American Literature of the Sea and Great Lakes
BOWDITCH, NATHANIEL (1773-1838). Mathematician, navigator, and astronomer, Nathaniel Bowditch authored the book that since 1802 has been the standard reference for celestial navigators worldwide. Schooled only to age ten, Bowditch taught himself mathematics and several foreign languages in the course of his academic pursuits. While on a voyage to Manila in 1796, Bowditch used his time to correct and supplement information contained in the standard navigation text ofthe day, John Hamilton Moore’s The Practical Navigator (London, 1772; first American ed. 1799). Bowditch published two updated editions of this work (1799, 1800) and then in 1802 released revised tables and instructions under his own name as The New American Practical Navigator. This reference immediately became the most frequently consulted text on the subject, selling 30,000 copies in ten editions during his lifetime; it is still in print today.

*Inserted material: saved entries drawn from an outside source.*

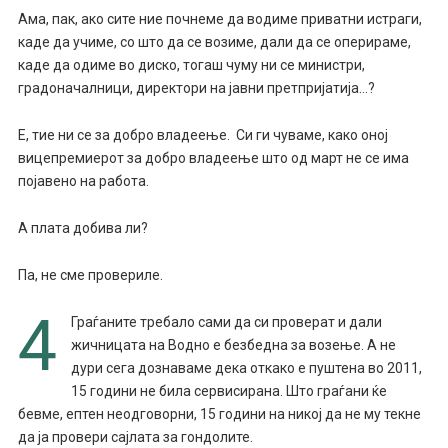
Ама, пак, ако сите ние почнеме да водиме приватни истраги,
каде да учиме, со што да се возиме, дали да се оперираме,
каде да одиме во диско, тогаш чуму ни се министри,
градоначалници, директори на јавни претпријатија…?
Е, тие ни се за добро владеење. Си ги чуваме, како оној
вицепремиерот за добро владеење што од март не се има
појавено на работа.
А плата добива ли?
Па, не сме провериле.
4
Граѓаните требало сами да си проверат и дали
жичницата на Водно е безбедна за возење. А не
дури сега дознаваме дека откако е пуштена во 2011,
15 години не била сервисирана. Што граѓани ќе
бевме, ептен неодговорни, 15 години на никој да не му текне
да ја провери сајлата за гондолите.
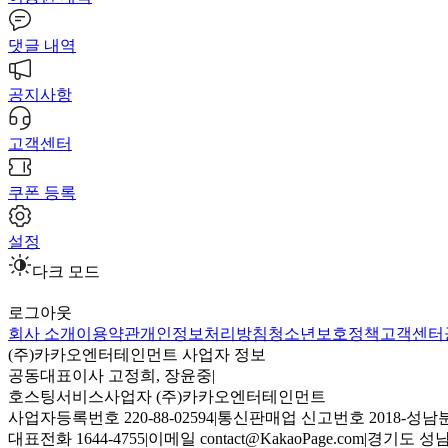
댓글 내역
공지사항
고객센터
쿠폰 등록
설정
다크 모드
로그아웃
회사 소개
이용약관
개인정보처리방침
청소년보호정책
고객센터
(주)카카오엔터테인먼트 사업자 정보
공동대표이사 고정희, 장윤중
|
호스팅서비스사업자 (주)카카오엔터테인먼트
사업자등록번호 220-88-02594
|
통신판매업 신고번호 2018-성남분
대표전화 1644-4755
|
이메일 contact@KakaoPage.com
|
경기도 성남시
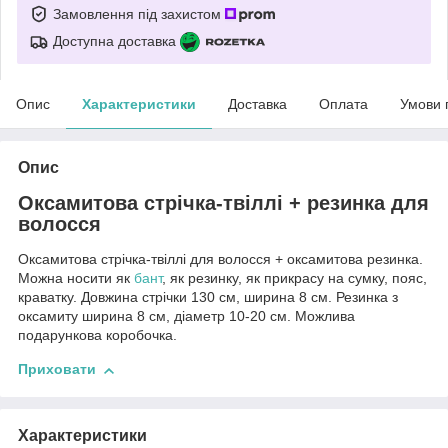
Замовлення під захистом
Доступна доставка
Опис
Характеристики
Доставка
Оплата
Умови 
Опис
Оксамитова стрічка-твіллі + резинка для
волосся
Оксамитова стрічка-твіллі для волосся + оксамитова резинка.
Можна носити як
бант
, як резинку, як прикрасу на сумку, пояс,
краватку. Довжина стрічки 130 см, ширина 8 см. Резинка з
оксамиту ширина 8 см, діаметр 10-20 см. Можлива
подарункова коробочка.
Приховати
Характеристики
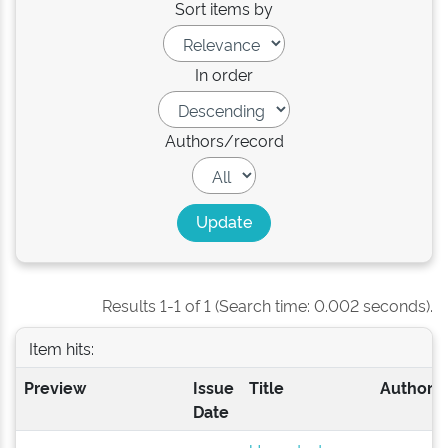
Sort items by
In order
Authors/record
Results 1-1 of 1 (Search time: 0.002 seconds).
Item hits:
Preview
Issue
Title
Author(s
Date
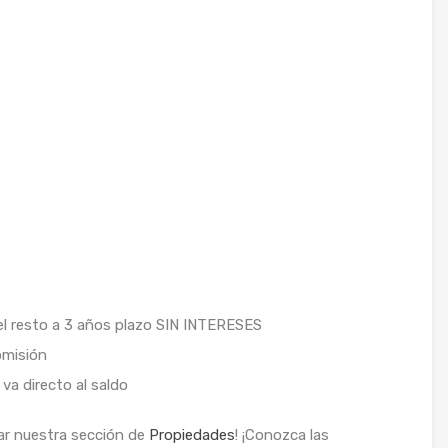
 el resto a 3 años plazo SIN INTERESES
omisión
va directo al saldo
tar nuestra sección de
Propiedades
! ¡Conozca las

Bowditch further authored twenty-three scientific papers and an English translation of Pierre Simon de LaPlace’s Traite de Mecanique Celeste (five vols., 1798-1825; Bowditch’s trans., 1829-1839). As the secretary of Salem’s East India Marine Society, he transcribed and disseminated information contained in logs of voyages conducted by society members. The name Bowditch is still synonymous with scientific navigation instruction, bolstered by several biographies for juvenile* readers, including Nat the Navigator (1870) and Carry on, Mr. Bowditch (1955). At his death, one eulogy stated that “every American ship crosses the ocean more safely for his labors.”